Researchers have identified the genetic framework under which people can adapt to living in low-oxygen, high altitude settings.

By pinpointing the genetic basis of adaptation to high altitudes, researchers hope to be able to develop more effective treatments for Monge's disease, also known as chronic mountain sickness (CMS).

Low-oxygen, high altitude conditions present numerous physical challenges to the more than 140 million people who live in such conditions around the world.

Some populations of high altitude-dwelling people have adapted to cope with hypoxia, or low levels of oxygen in the blood. Yet others, particularly people living in the Andes mountain region of South America, are maladapted and suffer from CMS.

CMS is characterized by an array of neurological symptoms such has headache, fatigue, sleepiness, depression. Often people with CMS will suffer strokes or heart attacks early in life. CMS is commonly found in people living in the Andes and occasionally in Tibetans, but the condition is notably absent in Ethiopians living in in high-altitude regions of East Africa.

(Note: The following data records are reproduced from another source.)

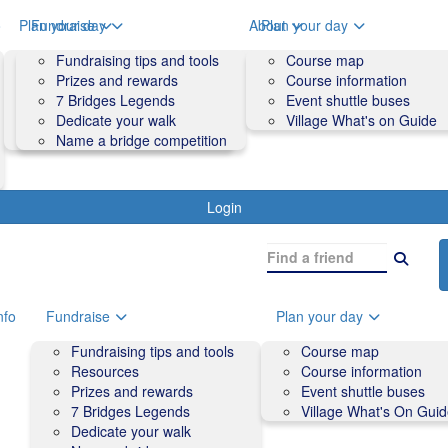
o
Plan your day
Fundraise
About
Plan your day
Course map
Fundraising tips and tools
Volunteers
Course map
Course information
Prizes and rewards
Contact us and FAQs
Course information
Accessibility
7 Bridges Legends
Event shuttle buses
Event shuttle buses
Dedicate your walk
Village What's on Guide
Village What's On Guide
Name a bridge competition
Login
nfo
Fundraise
Plan your day
Fundraising tips and tools
Course map
Resources
Course information
Prizes and rewards
Event shuttle buses
7 Bridges Legends
Village What's On Gui
Dedicate your walk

Researchers sought to pinpoint the genetic mechanisms underlying high-altitude adaptation by comparing the genomes of Andean people with CMS and those of others living in high altitudes without CMS.

After analyzing the complete genomes, the researchers pinpointed two genes -- ANP32D and SENP1 -- which, the researchers wrote, "significantly increased expression in the CMS individuals when compared to the non-CMS individuals," suggesting that "down-regulating these genes could be beneficial in coping with hypoxia."

"While a number of published articles have described an association between certain genes and the ability for humans to withstand low oxygen at high levels, it was very hard to be sure if the association was causal," said principal investigator Gabriel G. Haddad of the University of California San Diego School of Medicine.

Haddad and his colleagues then looked at the genomic sequence of fruit flies subjected to the conditions of hypoxia.

"We found that flies with these genes down-regulated had a remarkably enhanced survival rate under hypoxia," said Haddad.

"Their findings have important implications -- not only for those who live at high altitudes, but also in treating certain cardiovascular and brain diseases related to low oxygen levels in individuals living at any altitude," the university wrote in a statement.

Haddad and his colleagues' work was published online in advance of its upcoming publication in the American Journal of Human Genetics.